(Records from a dataset):
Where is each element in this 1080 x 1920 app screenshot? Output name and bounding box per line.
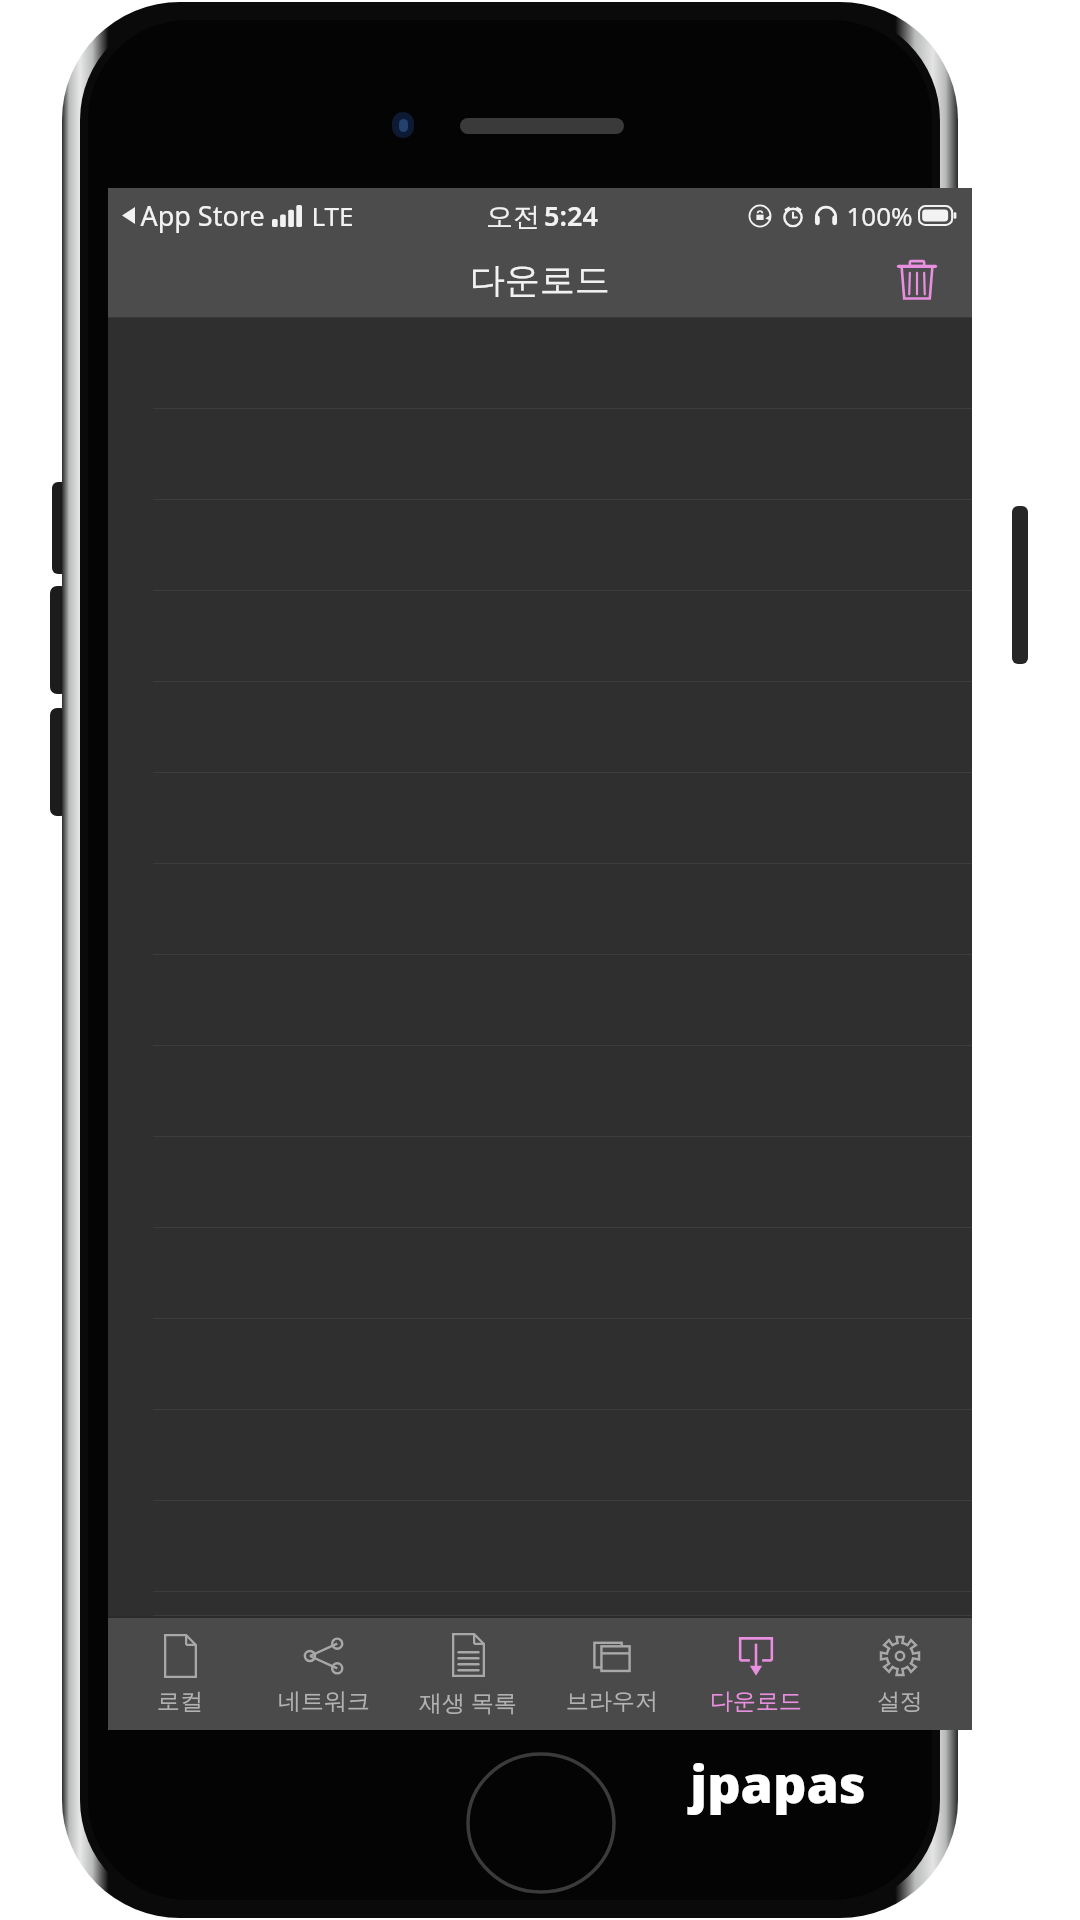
- staticText: 설정: [877, 1687, 923, 1716]
- staticText: 다운로드: [470, 258, 610, 302]
- button[interactable]: 로컬: [108, 1618, 252, 1730]
- staticText: 재생 목록: [419, 1686, 517, 1717]
- staticText: 5:24: [544, 197, 598, 234]
- staticText: LTE: [311, 198, 354, 233]
- staticText: 브라우저: [566, 1687, 658, 1716]
- staticText: 오전: [482, 197, 544, 234]
- staticText: 100%: [846, 198, 913, 233]
- button[interactable]: 네트워크: [252, 1618, 396, 1730]
- button[interactable]: App Store: [122, 197, 354, 234]
- button[interactable]: 재생 목록: [396, 1618, 540, 1730]
- staticText: App Store: [140, 197, 265, 234]
- staticText: jpapas: [690, 1747, 866, 1818]
- button[interactable]: Delete all downloads: [884, 247, 950, 313]
- button[interactable]: 설정: [828, 1618, 972, 1730]
- staticText: 로컬: [157, 1687, 203, 1716]
- button[interactable]: 다운로드: [684, 1618, 828, 1730]
- button[interactable]: 브라우저: [540, 1618, 684, 1730]
- staticText: 다운로드: [710, 1687, 802, 1716]
- staticText: 네트워크: [278, 1687, 370, 1716]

(Directions):
Count up the lines in the records where the string "Store" appears. Your reply is that number alone.

(Written solution):
2